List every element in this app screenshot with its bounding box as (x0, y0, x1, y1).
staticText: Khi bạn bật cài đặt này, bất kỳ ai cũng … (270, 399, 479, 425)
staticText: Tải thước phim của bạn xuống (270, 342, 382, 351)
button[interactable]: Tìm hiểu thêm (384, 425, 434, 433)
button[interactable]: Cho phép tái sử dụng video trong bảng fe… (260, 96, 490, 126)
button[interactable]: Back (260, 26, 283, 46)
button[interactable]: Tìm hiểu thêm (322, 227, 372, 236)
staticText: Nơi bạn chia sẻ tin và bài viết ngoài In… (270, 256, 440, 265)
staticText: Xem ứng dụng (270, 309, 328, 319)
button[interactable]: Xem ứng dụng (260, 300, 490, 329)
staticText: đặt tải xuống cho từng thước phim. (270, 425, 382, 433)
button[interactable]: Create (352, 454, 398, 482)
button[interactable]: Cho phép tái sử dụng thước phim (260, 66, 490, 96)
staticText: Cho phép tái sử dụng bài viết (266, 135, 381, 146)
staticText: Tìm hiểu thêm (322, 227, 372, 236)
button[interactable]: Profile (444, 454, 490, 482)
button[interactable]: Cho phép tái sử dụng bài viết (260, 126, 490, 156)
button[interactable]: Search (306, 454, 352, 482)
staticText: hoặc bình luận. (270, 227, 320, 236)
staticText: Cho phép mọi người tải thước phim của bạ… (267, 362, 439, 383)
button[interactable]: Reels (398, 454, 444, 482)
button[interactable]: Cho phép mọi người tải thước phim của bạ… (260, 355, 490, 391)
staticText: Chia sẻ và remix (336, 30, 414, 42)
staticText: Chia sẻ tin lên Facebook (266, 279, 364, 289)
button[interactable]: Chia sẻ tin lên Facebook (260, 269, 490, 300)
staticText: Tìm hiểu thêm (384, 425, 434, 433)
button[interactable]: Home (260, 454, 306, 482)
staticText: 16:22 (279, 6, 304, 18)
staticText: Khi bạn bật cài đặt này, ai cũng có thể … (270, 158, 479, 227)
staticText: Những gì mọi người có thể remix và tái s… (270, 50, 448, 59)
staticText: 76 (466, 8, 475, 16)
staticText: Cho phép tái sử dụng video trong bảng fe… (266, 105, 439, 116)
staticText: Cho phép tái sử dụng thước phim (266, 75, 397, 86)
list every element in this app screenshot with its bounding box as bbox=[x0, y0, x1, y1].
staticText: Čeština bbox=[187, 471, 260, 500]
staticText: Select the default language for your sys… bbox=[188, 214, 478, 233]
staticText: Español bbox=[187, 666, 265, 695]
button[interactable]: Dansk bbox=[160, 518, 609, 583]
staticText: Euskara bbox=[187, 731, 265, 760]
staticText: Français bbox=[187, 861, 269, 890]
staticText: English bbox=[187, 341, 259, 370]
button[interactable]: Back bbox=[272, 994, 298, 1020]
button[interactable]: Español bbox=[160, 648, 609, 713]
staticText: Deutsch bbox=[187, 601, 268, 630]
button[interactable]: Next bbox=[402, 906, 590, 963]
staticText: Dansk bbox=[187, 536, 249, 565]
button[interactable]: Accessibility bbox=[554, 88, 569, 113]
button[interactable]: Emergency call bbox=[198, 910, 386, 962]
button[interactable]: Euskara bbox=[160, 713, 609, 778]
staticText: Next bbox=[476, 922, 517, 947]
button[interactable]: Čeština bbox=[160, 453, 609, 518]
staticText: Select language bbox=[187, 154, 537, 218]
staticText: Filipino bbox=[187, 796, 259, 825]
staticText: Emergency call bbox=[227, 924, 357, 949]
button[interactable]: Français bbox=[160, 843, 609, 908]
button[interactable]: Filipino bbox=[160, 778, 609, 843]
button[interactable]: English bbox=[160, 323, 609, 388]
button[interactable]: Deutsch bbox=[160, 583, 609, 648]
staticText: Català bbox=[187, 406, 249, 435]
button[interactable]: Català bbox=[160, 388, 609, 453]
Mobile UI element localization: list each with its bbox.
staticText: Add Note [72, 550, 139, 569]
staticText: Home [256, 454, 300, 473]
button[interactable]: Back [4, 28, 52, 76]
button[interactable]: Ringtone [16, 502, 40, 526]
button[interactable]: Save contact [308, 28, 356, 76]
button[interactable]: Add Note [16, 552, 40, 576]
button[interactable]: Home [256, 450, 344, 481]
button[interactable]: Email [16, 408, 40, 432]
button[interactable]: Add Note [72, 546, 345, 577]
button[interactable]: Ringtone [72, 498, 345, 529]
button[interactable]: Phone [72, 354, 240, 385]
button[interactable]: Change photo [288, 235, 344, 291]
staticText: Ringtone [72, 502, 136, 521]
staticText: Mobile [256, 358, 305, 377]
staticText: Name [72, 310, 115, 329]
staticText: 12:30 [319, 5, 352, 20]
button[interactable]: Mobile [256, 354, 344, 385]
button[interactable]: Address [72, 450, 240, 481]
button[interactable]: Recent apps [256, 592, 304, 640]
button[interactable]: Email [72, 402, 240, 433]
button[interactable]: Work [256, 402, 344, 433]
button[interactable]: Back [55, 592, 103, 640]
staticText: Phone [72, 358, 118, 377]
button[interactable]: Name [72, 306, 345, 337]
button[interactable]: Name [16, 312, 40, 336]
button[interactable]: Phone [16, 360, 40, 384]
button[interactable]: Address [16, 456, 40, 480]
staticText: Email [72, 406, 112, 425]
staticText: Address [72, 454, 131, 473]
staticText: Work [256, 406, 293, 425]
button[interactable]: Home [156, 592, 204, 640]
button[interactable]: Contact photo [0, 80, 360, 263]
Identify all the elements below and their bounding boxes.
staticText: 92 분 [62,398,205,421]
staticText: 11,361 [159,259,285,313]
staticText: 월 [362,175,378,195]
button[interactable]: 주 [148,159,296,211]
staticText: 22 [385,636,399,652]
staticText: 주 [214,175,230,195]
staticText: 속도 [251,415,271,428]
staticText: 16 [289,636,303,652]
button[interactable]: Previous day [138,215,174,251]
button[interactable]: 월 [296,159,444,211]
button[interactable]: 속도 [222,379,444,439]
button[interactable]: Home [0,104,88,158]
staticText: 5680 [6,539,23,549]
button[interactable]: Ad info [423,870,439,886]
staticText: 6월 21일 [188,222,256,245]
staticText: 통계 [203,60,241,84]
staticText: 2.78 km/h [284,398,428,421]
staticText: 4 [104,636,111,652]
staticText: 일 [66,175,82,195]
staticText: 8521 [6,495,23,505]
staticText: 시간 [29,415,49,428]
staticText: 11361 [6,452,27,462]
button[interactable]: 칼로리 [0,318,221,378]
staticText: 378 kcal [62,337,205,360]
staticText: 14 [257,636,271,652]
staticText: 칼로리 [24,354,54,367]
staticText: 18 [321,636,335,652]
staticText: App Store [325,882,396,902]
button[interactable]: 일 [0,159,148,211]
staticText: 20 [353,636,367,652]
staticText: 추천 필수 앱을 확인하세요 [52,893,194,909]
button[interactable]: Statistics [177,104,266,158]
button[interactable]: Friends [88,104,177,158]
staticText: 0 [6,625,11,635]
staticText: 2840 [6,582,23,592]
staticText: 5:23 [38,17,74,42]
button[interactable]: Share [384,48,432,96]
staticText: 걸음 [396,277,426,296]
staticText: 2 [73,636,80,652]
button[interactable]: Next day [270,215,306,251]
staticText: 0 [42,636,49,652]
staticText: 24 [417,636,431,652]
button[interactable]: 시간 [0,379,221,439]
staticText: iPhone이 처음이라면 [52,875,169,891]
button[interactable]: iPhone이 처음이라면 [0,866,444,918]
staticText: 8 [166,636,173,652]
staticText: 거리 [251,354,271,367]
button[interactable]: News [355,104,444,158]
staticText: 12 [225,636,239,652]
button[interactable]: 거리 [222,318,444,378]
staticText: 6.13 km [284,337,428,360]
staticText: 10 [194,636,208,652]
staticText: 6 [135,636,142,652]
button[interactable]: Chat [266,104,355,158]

###

■ **YOUR TASK**:
Wherever the string "thêm" is found in the listing above, copy the line that contains it.

■ **FINISHED EXERCISE**:
button[interactable]: Tìm hiểu thêm (384, 425, 434, 433)
button[interactable]: Tìm hiểu thêm (322, 227, 372, 236)
staticText: Tìm hiểu thêm (322, 227, 372, 236)
staticText: Tìm hiểu thêm (384, 425, 434, 433)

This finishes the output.